When we transform assets in order to retire some of the technical debt they carry, service disruptions are sometimes necessary. To minimize service disruptions while technical debt retirement efforts are underway, it’s advantageous to automate some procedures. Automation-assisted technical debt retirement provides two important benefits: limited disruption of operations and error avoidance.
I’m using the concept of automation a bit loosely here. I don’t mean to imply that these procedures are autonomous. What I mean is that engineers working on technical debt retirement projects have available an array of tools wide enough to enable them to perform many operations with a minimum of thought. For example, when a test is automated in this sense of automated, an engineer can issue a command such as, “Test Module Alpha Using Test Suite Delta,” which results in the execution of a set of predefined tests. Following execution, the appropriate engineers are notified of the results, and the results are recorded in the proper places. If the results are anomalous, engineers can then take appropriate action.

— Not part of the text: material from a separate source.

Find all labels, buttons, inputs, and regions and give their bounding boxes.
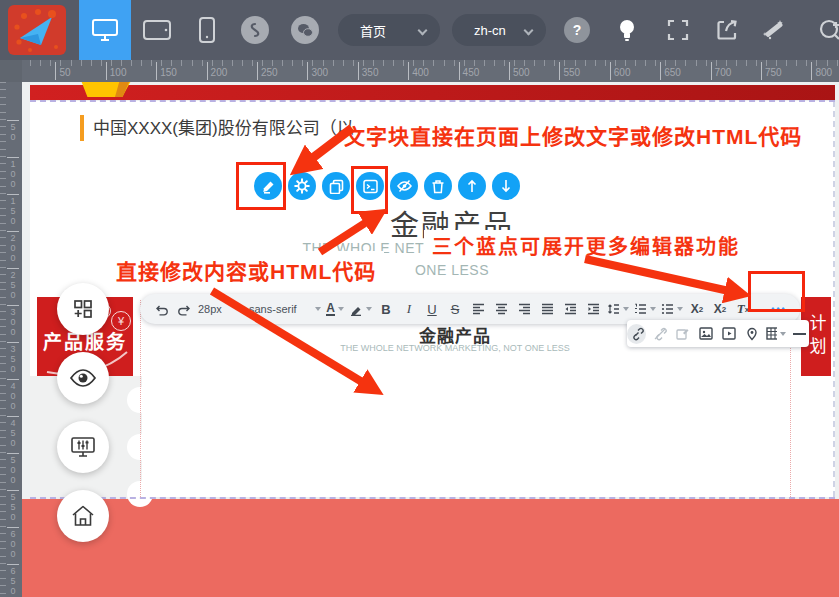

Benefits of automation-assisted technical debt retirement
The I-35W Bridge collapse, day 4, Minneapolis, Minnesota, August 5, 2007. The proximate cause of the collapse was underweight gusset plate design, which made the bridge vulnerable to the increased static load due to concrete road surfacing additions over the years, and to the weight of construction equipment and supplies during a repair project that was then underway [NTSB 2008]. When we conduct maintenance or technical debt retirement projects involving assets that must remain operational during project execution, we risk stressing the asset in ways that extend beyond its safe operation envelope. The National Transportation Safety Board found that this occurred in the case of the I-35W bridge collapse. These effects are more difficult to imagine in software systems, but they can occur when load is shifted from the systems undergoing modification to other systems that can then become overloaded. Or these effects can occur when load is shifted not from one asset to another, but from one time window to another on the same asset, resulting in high loads in some time windows. Photo by Kevin Rofidal, United States Coast Guard, courtesy Wikimedia Commons.The more obvious benefit of automated procedures is speed. For example, an asset removed from service for testing can be returned to service more quickly if the testing is automated. And if trouble erupts during operations when a newly transformed asset is placed into service, the untransformed asset can be swapped back into its place quickly if insertion procedures and removal procedures (roll-out and roll-back) are automated. Tools for releasing newly transformed assets, and rolling back to the previous release if necessary, provide another example of automation assist. These tools are just a few of the many elements of a set of practices collectively known as continuous delivery [Humble 2010].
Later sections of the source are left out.